_Information supplied_:
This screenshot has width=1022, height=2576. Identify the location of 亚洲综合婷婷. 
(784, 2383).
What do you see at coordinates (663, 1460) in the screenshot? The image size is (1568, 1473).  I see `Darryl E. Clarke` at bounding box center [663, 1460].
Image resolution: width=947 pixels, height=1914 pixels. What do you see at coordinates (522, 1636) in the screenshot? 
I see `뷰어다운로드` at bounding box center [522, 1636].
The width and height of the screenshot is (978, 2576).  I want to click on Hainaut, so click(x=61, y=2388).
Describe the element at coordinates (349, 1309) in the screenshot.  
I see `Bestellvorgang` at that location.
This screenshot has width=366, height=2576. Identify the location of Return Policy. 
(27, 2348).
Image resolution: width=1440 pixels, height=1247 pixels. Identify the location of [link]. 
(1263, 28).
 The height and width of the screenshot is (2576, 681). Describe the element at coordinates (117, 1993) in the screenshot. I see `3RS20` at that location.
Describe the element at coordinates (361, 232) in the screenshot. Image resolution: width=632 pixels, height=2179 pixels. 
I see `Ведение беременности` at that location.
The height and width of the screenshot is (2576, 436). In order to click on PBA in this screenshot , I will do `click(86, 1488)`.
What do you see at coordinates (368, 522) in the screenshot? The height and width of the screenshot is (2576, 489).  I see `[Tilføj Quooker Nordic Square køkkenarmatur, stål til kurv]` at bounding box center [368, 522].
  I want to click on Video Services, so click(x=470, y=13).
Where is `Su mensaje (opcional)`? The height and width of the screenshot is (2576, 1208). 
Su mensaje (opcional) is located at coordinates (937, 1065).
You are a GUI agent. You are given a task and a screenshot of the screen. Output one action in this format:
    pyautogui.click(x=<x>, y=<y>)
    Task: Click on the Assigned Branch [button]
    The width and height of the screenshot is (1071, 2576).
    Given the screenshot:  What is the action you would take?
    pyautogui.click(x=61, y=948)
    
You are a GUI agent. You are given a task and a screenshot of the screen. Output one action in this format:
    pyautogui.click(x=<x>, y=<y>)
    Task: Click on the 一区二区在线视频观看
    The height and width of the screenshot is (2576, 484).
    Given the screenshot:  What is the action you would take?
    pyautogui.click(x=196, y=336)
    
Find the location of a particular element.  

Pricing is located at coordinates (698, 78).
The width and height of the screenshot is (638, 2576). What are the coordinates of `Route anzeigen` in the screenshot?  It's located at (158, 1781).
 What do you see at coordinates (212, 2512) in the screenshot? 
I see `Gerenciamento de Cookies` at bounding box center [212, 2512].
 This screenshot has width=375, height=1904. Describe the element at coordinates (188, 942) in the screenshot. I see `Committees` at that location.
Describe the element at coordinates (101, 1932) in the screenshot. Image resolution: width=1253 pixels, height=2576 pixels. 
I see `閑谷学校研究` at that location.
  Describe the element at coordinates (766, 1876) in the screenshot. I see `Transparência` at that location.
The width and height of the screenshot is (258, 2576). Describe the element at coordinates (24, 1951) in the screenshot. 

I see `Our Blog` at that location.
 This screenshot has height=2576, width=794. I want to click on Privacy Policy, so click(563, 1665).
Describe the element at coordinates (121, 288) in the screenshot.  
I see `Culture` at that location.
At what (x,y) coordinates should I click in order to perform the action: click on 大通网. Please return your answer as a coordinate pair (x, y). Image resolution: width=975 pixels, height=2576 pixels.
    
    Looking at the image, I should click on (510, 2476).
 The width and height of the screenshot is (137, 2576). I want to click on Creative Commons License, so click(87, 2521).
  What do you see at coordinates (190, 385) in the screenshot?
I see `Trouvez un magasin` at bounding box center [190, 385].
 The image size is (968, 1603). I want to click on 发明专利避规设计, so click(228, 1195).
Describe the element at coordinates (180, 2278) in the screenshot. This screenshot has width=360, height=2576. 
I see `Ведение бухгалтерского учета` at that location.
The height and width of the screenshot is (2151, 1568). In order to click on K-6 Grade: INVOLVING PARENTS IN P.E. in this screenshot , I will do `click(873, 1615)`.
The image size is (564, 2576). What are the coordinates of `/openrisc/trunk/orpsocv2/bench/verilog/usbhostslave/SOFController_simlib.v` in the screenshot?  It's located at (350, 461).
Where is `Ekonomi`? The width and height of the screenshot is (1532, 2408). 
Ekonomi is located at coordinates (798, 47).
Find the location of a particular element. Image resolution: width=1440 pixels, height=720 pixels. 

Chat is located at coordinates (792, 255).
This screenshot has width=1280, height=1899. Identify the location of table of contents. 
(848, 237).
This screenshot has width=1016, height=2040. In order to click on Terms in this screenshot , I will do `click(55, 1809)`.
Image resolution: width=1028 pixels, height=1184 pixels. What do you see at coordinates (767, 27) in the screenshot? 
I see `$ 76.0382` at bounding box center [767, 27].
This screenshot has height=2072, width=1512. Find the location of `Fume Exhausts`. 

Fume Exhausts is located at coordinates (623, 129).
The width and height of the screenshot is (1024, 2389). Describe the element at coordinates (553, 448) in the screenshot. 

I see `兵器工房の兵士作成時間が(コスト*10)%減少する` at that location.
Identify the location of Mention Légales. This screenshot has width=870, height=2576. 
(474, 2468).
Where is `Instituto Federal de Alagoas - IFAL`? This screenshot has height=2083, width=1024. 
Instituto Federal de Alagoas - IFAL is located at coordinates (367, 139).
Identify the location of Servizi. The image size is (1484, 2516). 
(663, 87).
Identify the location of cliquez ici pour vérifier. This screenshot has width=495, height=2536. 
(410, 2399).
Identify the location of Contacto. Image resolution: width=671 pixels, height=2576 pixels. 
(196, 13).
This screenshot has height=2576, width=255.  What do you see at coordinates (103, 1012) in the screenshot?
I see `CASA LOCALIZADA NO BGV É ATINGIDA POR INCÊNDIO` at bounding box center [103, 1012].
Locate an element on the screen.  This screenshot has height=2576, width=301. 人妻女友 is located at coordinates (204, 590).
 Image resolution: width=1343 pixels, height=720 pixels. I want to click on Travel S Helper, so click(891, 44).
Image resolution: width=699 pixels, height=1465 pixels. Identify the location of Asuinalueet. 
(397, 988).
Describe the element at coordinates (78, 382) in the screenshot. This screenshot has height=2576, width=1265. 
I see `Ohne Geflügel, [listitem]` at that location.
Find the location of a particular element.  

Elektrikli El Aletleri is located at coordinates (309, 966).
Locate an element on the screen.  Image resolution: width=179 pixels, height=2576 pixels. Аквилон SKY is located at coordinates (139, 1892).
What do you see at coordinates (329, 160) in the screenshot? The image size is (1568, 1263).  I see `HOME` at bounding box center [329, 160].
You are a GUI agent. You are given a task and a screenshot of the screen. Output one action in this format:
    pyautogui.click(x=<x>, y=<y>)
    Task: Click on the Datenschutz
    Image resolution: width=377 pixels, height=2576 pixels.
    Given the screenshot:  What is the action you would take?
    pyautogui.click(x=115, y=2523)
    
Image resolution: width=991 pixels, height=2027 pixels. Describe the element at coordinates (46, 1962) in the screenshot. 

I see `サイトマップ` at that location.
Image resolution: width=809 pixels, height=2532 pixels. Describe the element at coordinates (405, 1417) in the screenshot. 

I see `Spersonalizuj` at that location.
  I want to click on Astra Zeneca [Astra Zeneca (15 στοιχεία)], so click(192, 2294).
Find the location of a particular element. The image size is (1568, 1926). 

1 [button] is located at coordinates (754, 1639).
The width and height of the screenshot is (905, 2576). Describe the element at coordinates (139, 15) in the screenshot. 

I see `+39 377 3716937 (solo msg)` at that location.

_Work to be completed_: Whenever a line above has the word "will" in it, copy that line.

_Exercise response_:
The height and width of the screenshot is (2576, 436). In order to click on PBA in this screenshot , I will do `click(86, 1488)`.
The height and width of the screenshot is (2151, 1568). In order to click on K-6 Grade: INVOLVING PARENTS IN P.E. in this screenshot , I will do `click(873, 1615)`.
This screenshot has width=1016, height=2040. In order to click on Terms in this screenshot , I will do `click(55, 1809)`.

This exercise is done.